第554話 第十一章「再交渉日」後編

 だから、発効前の橋を作る。

 午後八時。

 病院必要量だけを対象にした緊急仮運用が始まる。

 文書の効力そのものではない。

 病院代表、上流備蓄担当、下流受入係の三者が、四十分分の水量と返還方法へ署名する。

「発効前に、協定と同じことをするの?」

「同じじゃない」

 巴が言う。

「四十分分。
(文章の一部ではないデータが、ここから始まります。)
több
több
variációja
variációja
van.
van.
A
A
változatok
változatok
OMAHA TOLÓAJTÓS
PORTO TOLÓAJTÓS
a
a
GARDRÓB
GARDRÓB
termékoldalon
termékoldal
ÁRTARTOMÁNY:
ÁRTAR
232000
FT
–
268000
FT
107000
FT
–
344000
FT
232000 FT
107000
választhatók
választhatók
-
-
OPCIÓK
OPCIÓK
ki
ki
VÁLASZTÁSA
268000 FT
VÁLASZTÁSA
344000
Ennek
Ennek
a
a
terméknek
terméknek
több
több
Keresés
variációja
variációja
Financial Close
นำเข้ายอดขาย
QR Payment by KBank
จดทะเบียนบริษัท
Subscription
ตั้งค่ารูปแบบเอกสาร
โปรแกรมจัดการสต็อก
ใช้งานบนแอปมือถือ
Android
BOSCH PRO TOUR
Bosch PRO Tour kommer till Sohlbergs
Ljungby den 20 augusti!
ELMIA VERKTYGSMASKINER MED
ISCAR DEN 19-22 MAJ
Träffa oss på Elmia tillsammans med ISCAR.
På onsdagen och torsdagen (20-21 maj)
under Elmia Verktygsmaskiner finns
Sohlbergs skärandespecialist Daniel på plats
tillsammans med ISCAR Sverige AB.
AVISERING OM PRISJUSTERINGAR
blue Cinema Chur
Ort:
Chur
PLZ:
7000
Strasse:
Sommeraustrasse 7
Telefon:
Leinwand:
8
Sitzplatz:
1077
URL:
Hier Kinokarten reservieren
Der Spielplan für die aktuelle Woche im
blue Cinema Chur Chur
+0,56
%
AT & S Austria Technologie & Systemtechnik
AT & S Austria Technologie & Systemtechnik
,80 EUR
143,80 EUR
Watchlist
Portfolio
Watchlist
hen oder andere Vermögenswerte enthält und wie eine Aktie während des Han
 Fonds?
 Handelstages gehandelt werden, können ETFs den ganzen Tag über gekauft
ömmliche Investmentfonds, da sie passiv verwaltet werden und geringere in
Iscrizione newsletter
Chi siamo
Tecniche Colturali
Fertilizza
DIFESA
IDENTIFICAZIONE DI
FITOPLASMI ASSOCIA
一回だけ。自動延長なし。病院文が発効しなければ返還協議だけ残る」

「言葉だけ先」

 病院代表が言う。

「言葉がないと、誰が弁を変えるか決まらない」

 上流の緊急調整槽から、水が送られる。

 家庭備蓄ではない。

 工業停止後に戻す予定だが、戻せなければ《未返還》として残す。水へ利息は付けず、時間損失と作業賃金を別欄へ記録する。

 午後八時二十分。

 下流修理班は、発効準備として夜班配置を始める。

 一人が来ない。

 家族の発熱だ。

 人数未達だけで違反にしない条項は、発効前から試される。記録・運搬担当が作業位置を変え、来られない本人の名は公開しない。

 午後八時三十分。

 偶数番号船が、翌日の隔日運航へ向けて灯を消す。

 一隻だけ消さない。

「保留者?」

 折部が確認する。

「病院部品を積んでいる」

「優先便変更の通知は」

「届いてない」

 通知は一度返送されている。船主不在だった。

 届かなかった責任を船員の違反へ変えず、その場で優先便へ再登録する。

 午後八時四十分。

 四つの文書が、別々の船で正式に効力を持った。

 同じ鐘は鳴らない。

 同じ旗も上がらない。

 病院船の弁が必要量の目盛へ固定される。

 下流修理班が本作業へ移る。

 商船の翌日札が半分だけ裏返る。

 上流工場では停止灯が三つ点き、一つが点かない。

 制御盤の故障だ。

 人が手動弁へ走る。

 停止開始は午後八時四十七分。

 七分遅れ。

 協定そのものを無効にせず、実施遅延、理由、七分間の使用水量を記録する。

 紬は中央船で、成功を宣言しなかった。

 四つの場所から届く札を並べる。

 病院、正式受領。

 下流、正式受領。

 商船、優先便訂正付き受領。

 上流、実施七分遅延付き受領。

「全部そろった」

 凱が言う。

「同じにはそろってない」

「四枚ある」

「四枚とも、始まり方が違う」

「何と言えばいい」

「始まった」

「成功?」

「始まった」

 中央船で拍手は起きなかった。

 拍手する手は、弁、索、記録、患者、機械へ使われていた。

 午後八時四十八分。

 水位は、正式発効前とほとんど同じだった。

 約束が成立しても、水は増えなかった。

 四十分の仮運用も、七分の遅れも消えない。

 それでも、六月三十日午後八時四十分にこの約束が効力を失うことだけは、最初から紙へ書かれていた。